**Work request**
Your answer should be every line of the entries that has the string "Home" in it.

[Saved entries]
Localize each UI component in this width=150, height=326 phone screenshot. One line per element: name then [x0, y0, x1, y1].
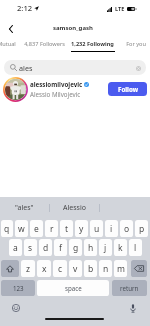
button[interactable]: 1,232 Following	[69, 35, 116, 51]
staticText: l	[134, 242, 137, 254]
staticText: 2:12	[17, 3, 33, 13]
staticText: i	[110, 223, 113, 235]
staticText: alessiomilvojevic	[30, 80, 83, 88]
staticText: q	[4, 223, 10, 235]
staticText: v	[73, 263, 78, 275]
button[interactable]: q	[1, 220, 13, 237]
button[interactable]: Alessio	[49, 197, 99, 218]
button[interactable]: f	[54, 239, 67, 256]
staticText: h	[88, 242, 94, 254]
button[interactable]: y	[75, 220, 88, 237]
button[interactable]: 4,837 Followers	[21, 35, 67, 51]
button[interactable]: n	[99, 260, 112, 277]
staticText: m	[117, 263, 125, 275]
button[interactable]: Back	[3, 21, 18, 36]
staticText: w	[18, 223, 25, 235]
staticText: a	[13, 242, 18, 254]
staticText: ales	[19, 63, 33, 73]
staticText: z	[26, 263, 30, 275]
button[interactable]: j	[99, 239, 112, 256]
button[interactable]: i	[105, 220, 118, 237]
staticText: n	[103, 263, 109, 275]
button[interactable]: For you	[120, 35, 150, 51]
staticText: s	[28, 242, 33, 254]
staticText: 4,837 Followers	[24, 40, 65, 48]
staticText: Mutual	[0, 40, 16, 48]
button[interactable]: s	[24, 239, 37, 256]
button[interactable]: Shift	[1, 260, 19, 277]
button[interactable]: l	[129, 239, 142, 256]
staticText: r	[50, 223, 54, 235]
staticText: y	[79, 223, 84, 235]
button[interactable]: Emoji keyboard	[11, 303, 21, 313]
staticText: "ales"	[15, 203, 34, 213]
staticText: 1,232 Following	[71, 40, 114, 48]
button[interactable]: c	[53, 260, 67, 277]
button[interactable]: Backspace	[131, 260, 147, 277]
button[interactable]: u	[90, 220, 103, 237]
button[interactable]: h	[84, 239, 97, 256]
staticText: For you	[126, 40, 146, 48]
staticText: space	[65, 284, 82, 292]
button[interactable]: v	[69, 260, 82, 277]
button[interactable]: r	[45, 220, 58, 237]
staticText: LTE	[115, 5, 125, 13]
staticText: j	[104, 242, 107, 254]
button[interactable]: k	[114, 239, 127, 256]
button[interactable]: a	[9, 239, 22, 256]
button[interactable]: t	[60, 220, 73, 237]
staticText: c	[58, 263, 63, 275]
staticText: Alessio Milvojevic	[30, 90, 81, 98]
staticText: return	[120, 284, 139, 292]
staticText: g	[73, 242, 79, 254]
button[interactable]: m	[114, 260, 127, 277]
button[interactable]: g	[69, 239, 82, 256]
staticText: Follow	[118, 85, 138, 93]
staticText: t	[65, 223, 69, 235]
staticText: d	[43, 242, 49, 254]
button[interactable]: o	[120, 220, 133, 237]
button[interactable]: Mutual	[0, 35, 17, 51]
staticText: o	[124, 223, 130, 235]
staticText: k	[118, 242, 123, 254]
staticText: samson_gash	[53, 24, 93, 32]
button[interactable]: p	[135, 220, 148, 237]
staticText: f	[59, 242, 62, 254]
button[interactable]: e	[30, 220, 43, 237]
button[interactable]: space	[37, 280, 109, 296]
button[interactable]: Clear text	[134, 64, 142, 72]
button[interactable]: z	[21, 260, 35, 277]
button[interactable]: Follow	[108, 82, 147, 96]
button[interactable]: w	[15, 220, 28, 237]
button[interactable]: b	[84, 260, 97, 277]
button[interactable]: "ales"	[0, 197, 49, 218]
button[interactable]: ales	[4, 60, 146, 75]
staticText: Alessio	[63, 203, 86, 213]
button[interactable]: alessiomilvojevic	[0, 75, 150, 103]
staticText: x	[42, 263, 47, 275]
staticText: e	[34, 223, 39, 235]
staticText: b	[88, 263, 94, 275]
button[interactable]: d	[39, 239, 52, 256]
staticText: p	[139, 223, 145, 235]
staticText: 123	[13, 284, 24, 292]
button[interactable]: Voice input	[128, 303, 138, 313]
staticText: u	[94, 223, 100, 235]
button[interactable]: 123	[1, 280, 35, 296]
button[interactable]: return	[112, 280, 147, 296]
button[interactable]: x	[37, 260, 51, 277]
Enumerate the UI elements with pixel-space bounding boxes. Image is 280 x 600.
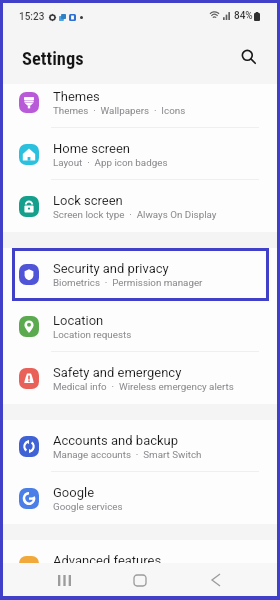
staticText: 84% [234, 10, 253, 22]
staticText: Layout · App icon badges [53, 157, 168, 168]
button[interactable]: Recents [49, 565, 79, 595]
button[interactable]: Location [3, 300, 277, 352]
staticText: Advanced features [53, 553, 162, 568]
staticText: Google [53, 485, 95, 500]
staticText: Google services [53, 501, 123, 512]
button[interactable]: Accounts and backup [3, 420, 277, 472]
button[interactable]: Search [233, 41, 263, 71]
staticText: Biometrics · Permission manager [53, 277, 203, 288]
staticText: Location [53, 313, 104, 328]
staticText: 15:23 [19, 11, 45, 23]
staticText: Home screen [53, 141, 130, 156]
staticText: Location requests [53, 329, 132, 340]
staticText: Medical info · Wireless emergency alerts [53, 381, 234, 392]
button[interactable]: Safety and emergency [3, 352, 277, 404]
staticText: Safety and emergency [53, 365, 182, 380]
staticText: Accounts and backup [53, 433, 179, 448]
staticText: Lock screen [53, 193, 123, 208]
staticText: Themes · Wallpapers · Icons [53, 105, 186, 116]
button[interactable]: Home [125, 565, 155, 595]
staticText: Labs · Link to Windows [53, 569, 159, 580]
button[interactable]: Google [3, 472, 277, 524]
staticText: Themes [53, 89, 100, 104]
button[interactable]: Lock screen [3, 180, 277, 232]
staticText: Security and privacy [53, 261, 169, 276]
button[interactable]: Security and privacy [3, 248, 277, 300]
staticText: Settings [22, 48, 84, 70]
button[interactable]: Advanced features [3, 540, 277, 592]
button[interactable]: Themes [3, 76, 277, 128]
button[interactable]: Back [201, 565, 231, 595]
staticText: Manage accounts · Smart Switch [53, 449, 202, 460]
staticText: Screen lock type · Always On Display [53, 209, 217, 220]
button[interactable]: Home screen [3, 128, 277, 180]
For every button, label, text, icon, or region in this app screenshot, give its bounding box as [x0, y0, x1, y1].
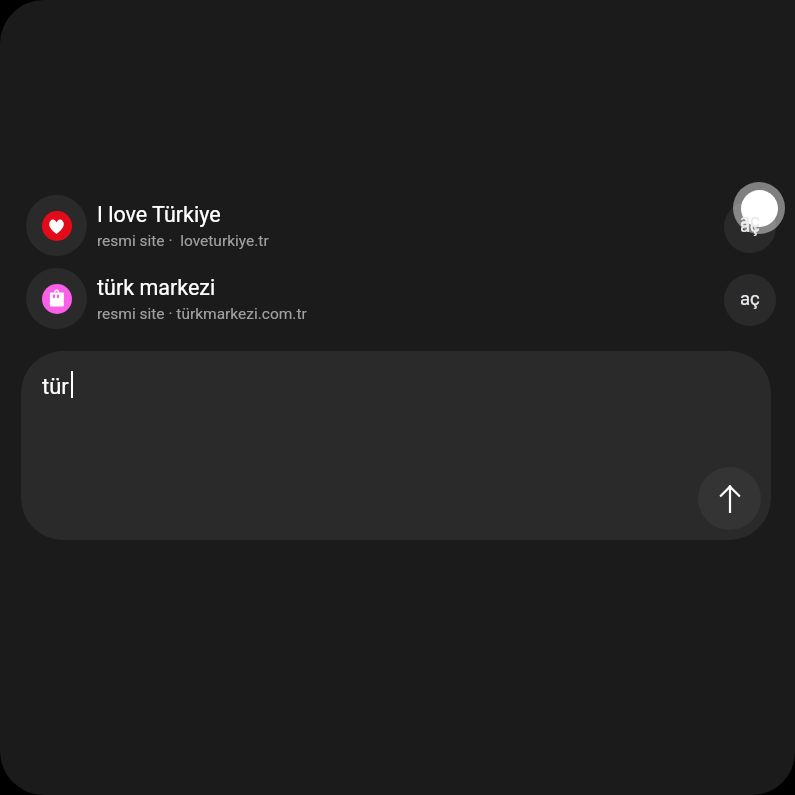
other: Shopping site — [48, 290, 64, 306]
button[interactable]: aç — [724, 201, 776, 253]
staticText: resmi site · türkmarkezi.com.tr — [97, 305, 307, 323]
button[interactable]: Shopping site — [0, 268, 795, 329]
staticText: tür — [42, 374, 69, 400]
staticText: aç — [740, 215, 760, 237]
staticText: aç — [740, 210, 760, 232]
other: Favourite site — [48, 218, 65, 235]
staticText: I love Türkiye — [97, 202, 221, 227]
button[interactable]: tür — [21, 351, 771, 540]
staticText: resmi site · loveturkiye.tr — [97, 232, 269, 250]
staticText: aç — [740, 288, 760, 310]
button[interactable]: Favourite site — [0, 195, 795, 256]
staticText: türk markezi — [97, 275, 216, 300]
button[interactable]: aç — [724, 274, 776, 326]
button[interactable]: Send — [698, 467, 761, 530]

**Problem solution**
staticText: Home screen [53, 141, 130, 156]
button[interactable]: Home [125, 565, 155, 595]
button[interactable]: Home screen [3, 128, 277, 180]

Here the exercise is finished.